Brief: In your transcription, keep every record exact and leave out the pictures.

=== Material provided ===

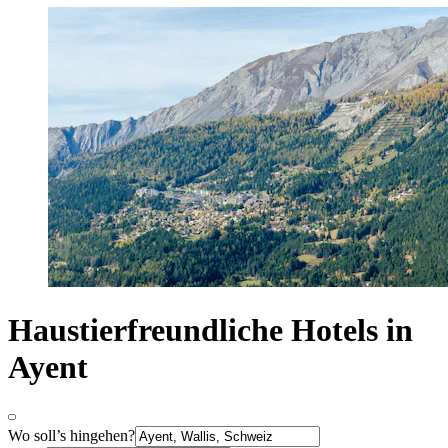
Haustierfreundliche Hotels in
Ayent
Wo soll’s hingehen?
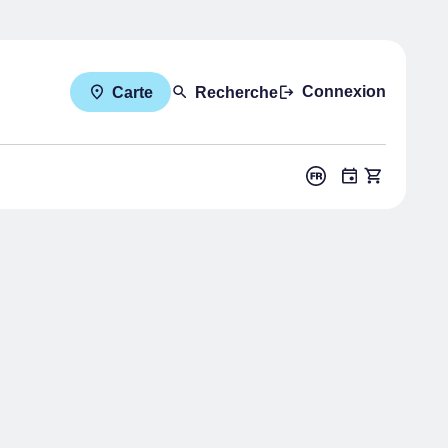
Connexion
Carte
Recherche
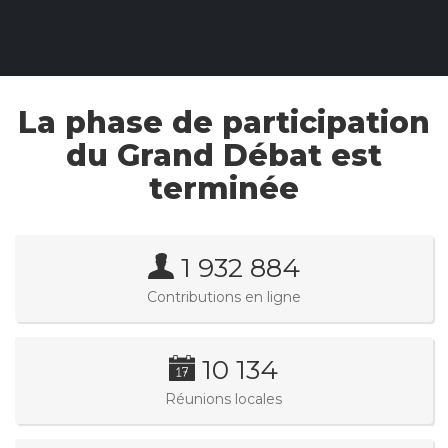
La phase de participation
du Grand Débat est
terminée
1 932 884
Contributions en ligne
10 134
Réunions locales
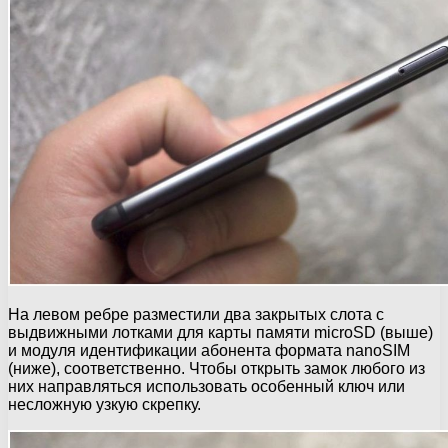
На левом ребре разместили два закрытых слота с
выдвижными лотками для карты памяти microSD (выше)
и модуля идентификации абонента формата nanoSIM
(ниже), соответственно. Чтобы открыть замок любого из
них направляться использовать особенный ключ или
несложную узкую скрепку.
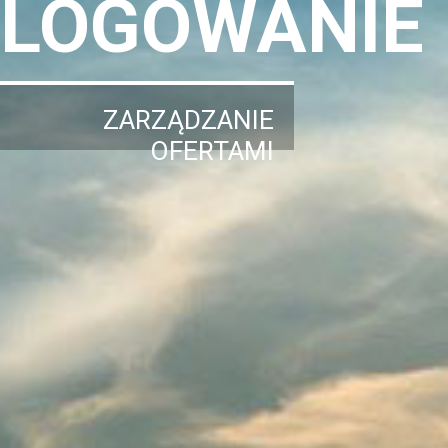
LOGOWANIE
ZARZĄDZANIE
OFERTAMI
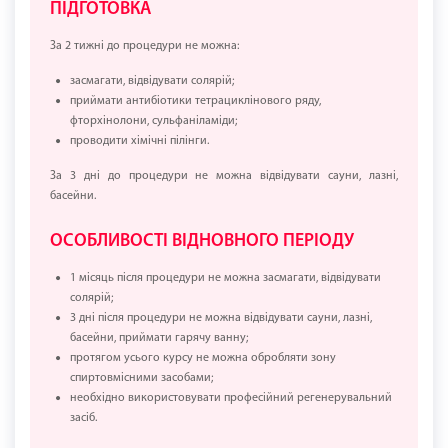
ПІДГОТОВКА
За 2 тижні до процедури не можна:
засмагати, відвідувати солярій;
приймати антибіотики тетрациклінового ряду,
фторхінолони, сульфаніламіди;
проводити хімічні пілінги.
За 3 дні до процедури не можна відвідувати сауни, лазні,
басейни.
ОСОБЛИВОСТІ ВІДНОВНОГО ПЕРІОДУ
1 місяць після процедури не можна засмагати, відвідувати
солярій;
3 дні після процедури не можна відвідувати сауни, лазні,
басейни, приймати гарячу ванну;
протягом усього курсу не можна обробляти зону
спиртовмісними засобами;
необхідно використовувати професійний регенерувальний
засіб.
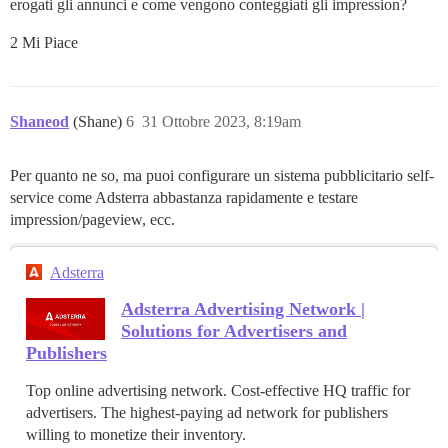
erogati gli annunci e come vengono conteggiati gli impression?
2 Mi Piace
Shaneod
(Shane)
6
31 Ottobre 2023, 8:19am
Per quanto ne so, ma puoi configurare un sistema pubblicitario self-
service come Adsterra abbastanza rapidamente e testare
impression/pageview, ecc.
Adsterra
Adsterra Advertising Network |
Solutions for Advertisers and
Publishers
Top online advertising network. Cost-effective HQ traffic for
advertisers. The highest-paying ad network for publishers
willing to monetize their inventory.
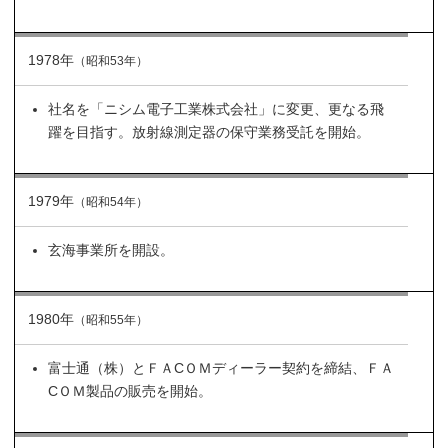
1978年
（昭和53年）
社名を「ニシム電子工業株式会社」に変更、更なる飛
躍を目指す。放射線測定器の保守業務受託を開始。
1979年
（昭和54年）
玄海事業所を開設。
1980年
（昭和55年）
富士通（株）とＦＡCＯＭディーラー契約を締結、ＦＡ
CＯＭ製品の販売を開始。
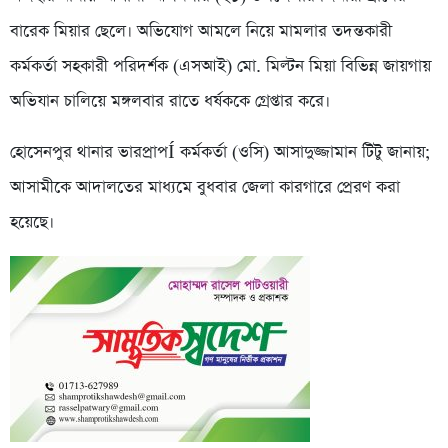
বারেক মিয়ার ছেলে। অভিযোগ আমলে নিয়ে মামলার তদন্তকারী
কর্মকর্তা সহকারী পরিদর্শক (এসআই) মো. মিল্টন মিয়া বিভিন্ন জায়গায়
অভিযান চালিয়ে মঙ্গলবার রাতে ধর্ষককে গ্রেপ্তার করে।
হোসেনপুর থানার ভারপ্রাপÍ কর্মকর্তা (ওসি) আসাদুজ্জামান টিটু জানায়;
আসামীকে আদালতের মাধ্যমে বুধবার জেলা কারগারে প্রেরণ করা
হয়েছে।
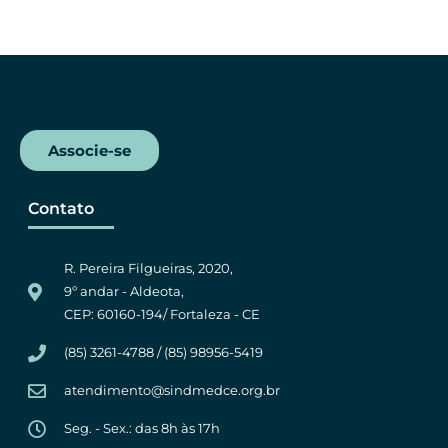
c
i
a
l
e
t
t
e
b
t
s
g
o
e
A
r
o
r
p
a
k
p
m
Associe-se
Contato
R. Pereira Filgueiras, 2020,
9º andar - Aldeota,
CEP: 60160-194/ Fortaleza - CE
(85) 3261-4788 / (85) 98956-5419
atendimento@sindmedce.org.br
Seg. - Sex.: das 8h às 17h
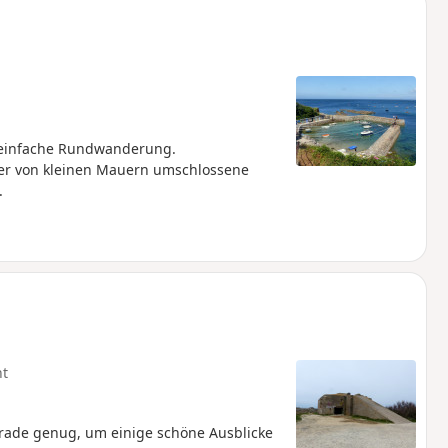
e einfache Rundwanderung.
ber von kleinen Mauern umschlossene
.
ht
rade genug, um einige schöne Ausblicke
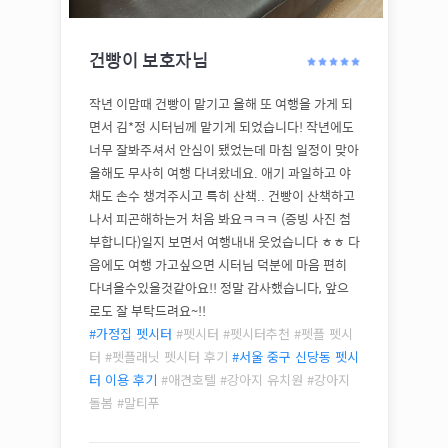
건빵이
보호자님
작년 이맘때 건빵이 맡기고 올해 또 여행을 가게 되
면서 김*정 시터님께 맡기게 되었습니다! 작년에도
너무 잘봐주셔서 안심이 됐었는데 마침 일정이 맞아
올해도 무사히 여행 다녀왔네요. 애기 과일하고 야
채도 손수 챙겨주시고 특히 산책.. 건빵이 산책하고
나서 피곤해하는거 처음 봐요ㅋㅋㅋ (증빙 사진 첨
부합니다)일지 보면서 여행내내 웃었습니다 ㅎㅎ 다
음에도 여행 가고싶으면 시터님 덕분에 마음 편히
다녀올수있을것같아요!! 정말 감사했습니다, 앞으
로도 잘 부탁드려요~!!
#가정집 펫시터
#펫시터 #펫시터추천 #펫플 펫시
터 #펫플래닛 펫시터 후기
#
서울 중구 신당동
펫시
터 이용 후기
#애견호텔 #강아지 유치원 #강아지
돌봄 #
말티푸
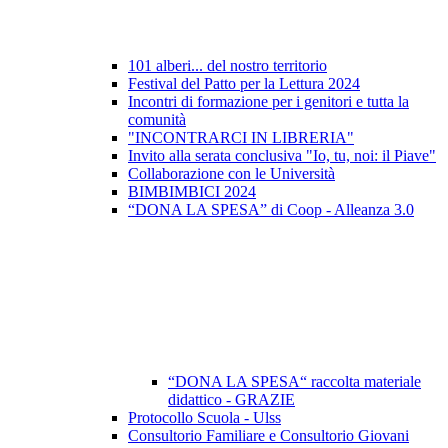
101 alberi... del nostro territorio
Festival del Patto per la Lettura 2024
Incontri di formazione per i genitori e tutta la
comunità
"INCONTRARCI IN LIBRERIA"
Invito alla serata conclusiva "Io, tu, noi: il Piave"
Collaborazione con le Università
BIMBIMBICI 2024
“DONA LA SPESA” di Coop - Alleanza 3.0
“DONA LA SPESA“ raccolta materiale
didattico - GRAZIE
Protocollo Scuola - Ulss
Consultorio Familiare e Consultorio Giovani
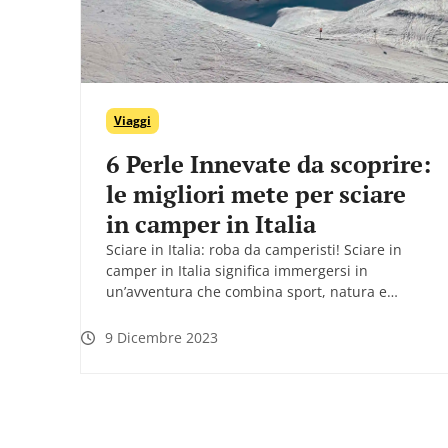
Viaggi
6 Perle Innevate da scoprire:
le migliori mete per sciare
in camper in Italia
Sciare in Italia: roba da camperisti! Sciare in
camper in Italia significa immergersi in
un’avventura che combina sport, natura e…
9 Dicembre 2023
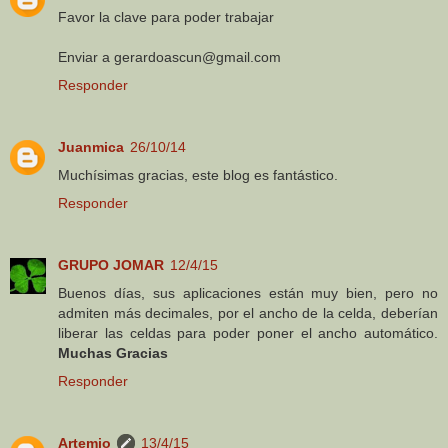
Favor la clave para poder trabajar
Enviar a gerardoascun@gmail.com
Responder
Juanmica
26/10/14
Muchísimas gracias, este blog es fantástico.
Responder
GRUPO JOMAR
12/4/15
Buenos días, sus aplicaciones están muy bien, pero no
admiten más decimales, por el ancho de la celda, deberían
liberar las celdas para poder poner el ancho automático.
Muchas Gracias
Responder
Artemio
13/4/15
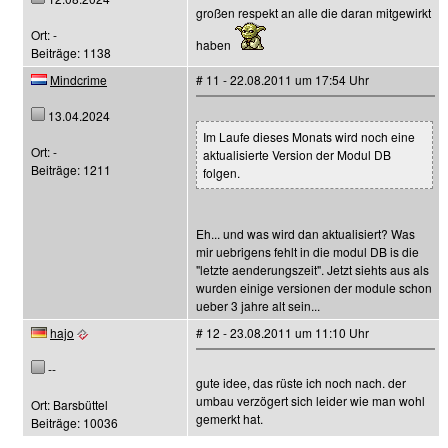
großen respekt an alle die daran mitgewirkt
Ort: -
haben
Beiträge: 1138
Mindcrime
# 11 - 22.08.2011 um 17:54 Uhr
13.04.2024
Im Laufe dieses Monats wird noch eine
Ort: -
aktualisierte Version der Modul DB
Beiträge: 1211
folgen.
Eh... und was wird dan aktualisiert? Was
mir uebrigens fehlt in die modul DB is die
"letzte aenderungszeit". Jetzt siehts aus als
wurden einige versionen der module schon
ueber 3 jahre alt sein...
hajo
# 12 - 23.08.2011 um 11:10 Uhr
--
gute idee, das rüste ich noch nach. der
umbau verzögert sich leider wie man wohl
Ort: Barsbüttel
gemerkt hat.
Beiträge: 10036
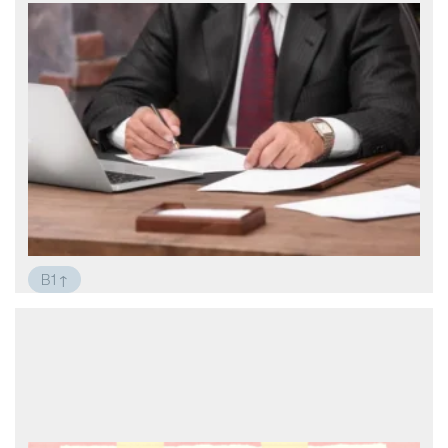
B1↑
Работа за границей
Мой отец часто работал за границей. В
2005 году он приехал работать в Японию.
После работы в Японии он вернулся
домой, а с сентября 2007 года по январь
2009 года был представителем своей
компании на Тайване. Сразу после
приезда туда он начал занима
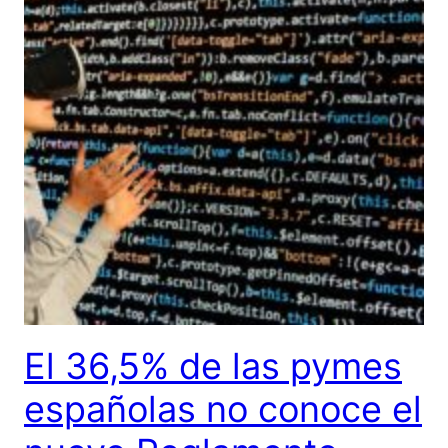
El 36,5% de las pymes
españolas no conoce el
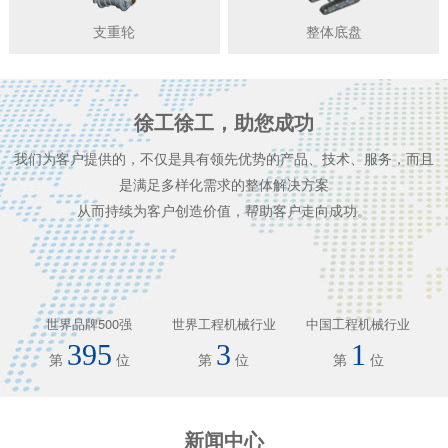
支重轮
整体底盘
徐工徐工，助您成功
我们为客户提供的，不仅是具有领先优势的产品、技术、服务，而且
是满足多样化需求的整体解决方案
从而持续为客户创造价值，帮助客户走向成功。
世界品牌500强
世界工程机械行业
中国工程机械行业
395
3
1
第
位
第
位
第
位
新闻中心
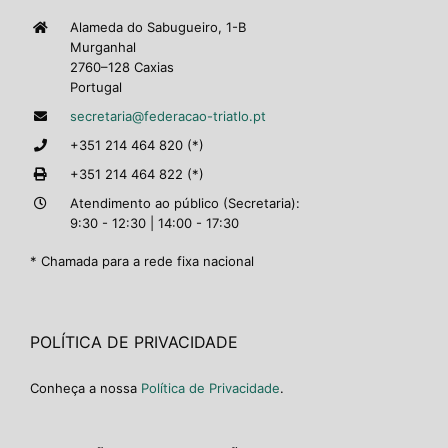
Alameda do Sabugueiro, 1-B
Murganhal
2760–128 Caxias
Portugal
secretaria@federacao-triatlo.pt
+351 214 464 820 (*)
+351 214 464 822 (*)
Atendimento ao público (Secretaria):
9:30 - 12:30 | 14:00 - 17:30
* Chamada para a rede fixa nacional
POLÍTICA DE PRIVACIDADE
Conheça a nossa
Política de Privacidade
.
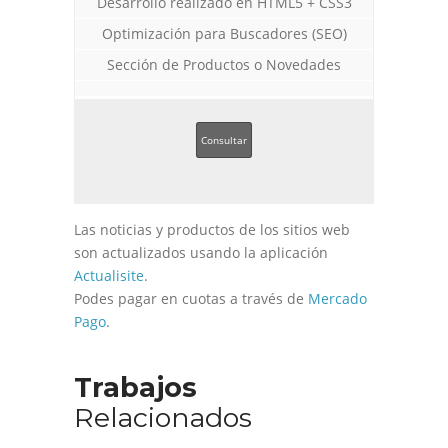
Desarrollo realizado en HTML5 + CSS3
Optimización para Buscadores (SEO)
Sección de Productos o Novedades
Consultar
Las noticias y productos de los sitios web
son actualizados usando la aplicación
Actualisite
.
Podes pagar en cuotas a través de
Mercado
Pago
.
Trabajos
Relacionados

===

Solution to the exercise:
Haustierfreundliche Hotels in
Ayent
Wo soll’s hingehen?
Connexion
Carte
Recherche
La phase de participation
du Grand Débat est
terminée
1 932 884
Contributions en ligne
10 134
Réunions locales
На левом ребре разместили два закрытых слота с
выдвижными лотками для карты памяти microSD (выше)
и модуля идентификации абонента формата nanoSIM
(ниже), соответственно. Чтобы открыть замок любого из
них направляться использовать особенный ключ или
несложную узкую скрепку.
LOGOWANIE
ZARZĄDZANIE
OFERTAMI
ПІДГОТОВКА
За 2 тижні до процедури не можна:
засмагати, відвідувати солярій;
приймати антибіотики тетрациклінового ряду,
фторхінолони, сульфаніламіди;
проводити хімічні пілінги.
За 3 дні до процедури не можна відвідувати сауни, лазні,
басейни.
ОСОБЛИВОСТІ ВІДНОВНОГО ПЕРІОДУ
1 місяць після процедури не можна засмагати, відвідувати
солярій;
3 дні після процедури не можна відвідувати сауни, лазні,
басейни, приймати гарячу ванну;
протягом усього курсу не можна обробляти зону
спиртовмісними засобами;
необхідно використовувати професійний регенерувальний
засіб.
erogati gli annunci e come vengono conteggiati gli impression?
2 Mi Piace
Shaneod
(Shane)
6
31 Ottobre 2023, 8:19am
Per quanto ne so, ma puoi configurare un sistema pubblicitario self-
service come Adsterra abbastanza rapidamente e testare
impression/pageview, ecc.
Adsterra
Adsterra Advertising Network |
Solutions for Advertisers and
Publishers
Top online advertising network. Cost-effective HQ traffic for
advertisers. The highest-paying ad network for publishers
willing to monetize their inventory.
1978年
（昭和53年）
社名を「ニシム電子工業株式会社」に変更、更なる飛
躍を目指す。放射線測定器の保守業務受託を開始。
1979年
（昭和54年）
玄海事業所を開設。
1980年
（昭和55年）
富士通（株）とＦＡCＯＭディーラー契約を締結、ＦＡ
CＯＭ製品の販売を開始。
বারেক মিয়ার ছেলে। অভিযোগ আমলে নিয়ে মামলার তদন্তকারী
কর্মকর্তা সহকারী পরিদর্শক (এসআই) মো. মিল্টন মিয়া বিভিন্ন জায়গায়
অভিযান চালিয়ে মঙ্গলবার রাতে ধর্ষককে গ্রেপ্তার করে।
হোসেনপুর থানার ভারপ্রাপÍ কর্মকর্তা (ওসি) আসাদুজ্জামান টিটু জানায়;
আসামীকে আদালতের মাধ্যমে বুধবার জেলা কারগারে প্রেরণ করা
হয়েছে।
c
i
a
l
e
t
t
e
b
t
s
g
o
e
A
r
o
r
p
a
k
p
m
Associe-se
Contato
R. Pereira Filgueiras, 2020,
9º andar - Aldeota,
CEP: 60160-194/ Fortaleza - CE
(85) 3261-4788 / (85) 98956-5419
atendimento@sindmedce.org.br
Seg. - Sex.: das 8h às 17h
e einfache Rundwanderung.
ber von kleinen Mauern umschlossene
.
ht
rade genug, um einige schöne Ausblicke
건빵이
보호자님
작년 이맘때 건빵이 맡기고 올해 또 여행을 가게 되
면서 김*정 시터님께 맡기게 되었습니다! 작년에도
너무 잘봐주셔서 안심이 됐었는데 마침 일정이 맞아
올해도 무사히 여행 다녀왔네요. 애기 과일하고 야
채도 손수 챙겨주시고 특히 산책.. 건빵이 산책하고
나서 피곤해하는거 처음 봐요ㅋㅋㅋ (증빙 사진 첨
부합니다)일지 보면서 여행내내 웃었습니다 ㅎㅎ 다
음에도 여행 가고싶으면 시터님 덕분에 마음 편히
다녀올수있을것같아요!! 정말 감사했습니다, 앞으
로도 잘 부탁드려요~!!
#가정집 펫시터
#펫시터 #펫시터추천 #펫플 펫시
터 #펫플래닛 펫시터 후기
#
서울 중구 신당동
펫시
터 이용 후기
#애견호텔 #강아지 유치원 #강아지
돌봄 #
말티푸
101 alberi... del nostro territorio
Festival del Patto per la Lettura 2024
Incontri di formazione per i genitori e tutta la
comunità
"INCONTRARCI IN LIBRERIA"
Invito alla serata conclusiva "Io, tu, noi: il Piave"
Collaborazione con le Università
BIMBIMBICI 2024
“DONA LA SPESA” di Coop - Alleanza 3.0
“DONA LA SPESA“ raccolta materiale
didattico - GRAZIE
Protocollo Scuola - Ulss
Consultorio Familiare e Consultorio Giovani
Viaggi
6 Perle Innevate da scoprire:
le migliori mete per sciare
in camper in Italia
Sciare in Italia: roba da camperisti! Sciare in
camper in Italia significa immergersi in
un’avventura che combina sport, natura e…
9 Dicembre 2023
Favor la clave para poder trabajar
Enviar a gerardoascun@gmail.com
Responder
Juanmica
26/10/14
Muchísimas gracias, este blog es fantástico.
Responder
GRUPO JOMAR
12/4/15
Buenos días, sus aplicaciones están muy bien, pero no
admiten más decimales, por el ancho de la celda, deberían
liberar las celdas para poder poner el ancho automático.
Muchas Gracias
Responder
Artemio
13/4/15
großen respekt an alle die daran mitgewirkt
Ort: -
haben
Beiträge: 1138
Mindcrime
# 11 - 22.08.2011 um 17:54 Uhr
13.04.2024
Im Laufe dieses Monats wird noch eine
Ort: -
aktualisierte Version der Modul DB
Beiträge: 1211
folgen.
Eh... und was wird dan aktualisiert? Was
mir uebrigens fehlt in die modul DB is die
"letzte aenderungszeit". Jetzt siehts aus als
wurden einige versionen der module schon
ueber 3 jahre alt sein...
hajo
# 12 - 23.08.2011 um 11:10 Uhr
--
gute idee, das rüste ich noch nach. der
umbau verzögert sich leider wie man wohl
Ort: Barsbüttel
gemerkt hat.
Beiträge: 10036
B1↑
Работа за границей
Мой отец часто работал за границей. В
2005 году он приехал работать в Японию.
После работы в Японии он вернулся
домой, а с сентября 2007 года по январь
2009 года был представителем своей
компании на Тайване. Сразу после
приезда туда он начал занима
El 36,5% de las pymes
españolas no conoce el
支重轮
整体底盘
徐工徐工，助您成功
我们为客户提供的，不仅是具有领先优势的产品、技术、服务，而且
是满足多样化需求的整体解决方案
从而持续为客户创造价值，帮助客户走向成功。
世界品牌500强
世界工程机械行业
中国工程机械行业
395
3
1
第
位
第
位
第
位
新闻中心
Alameda do Sabugueiro, 1-B
Murganhal
2760–128 Caxias
Portugal
secretaria@federacao-triatlo.pt
+351 214 464 820 (*)
+351 214 464 822 (*)
Atendimento ao público (Secretaria):
9:30 - 12:30 | 14:00 - 17:30
* Chamada para a rede fixa nacional
POLÍTICA DE PRIVACIDADE
Conheça a nossa
Política de Privacidade
.
Desarrollo realizado en HTML5 + CSS3
Optimización para Buscadores (SEO)
Sección de Productos o Novedades
Consultar
Las noticias y productos de los sitios web
son actualizados usando la aplicación
Actualisite
.
Podes pagar en cuotas a través de
Mercado
Pago
.
Trabajos
Relacionados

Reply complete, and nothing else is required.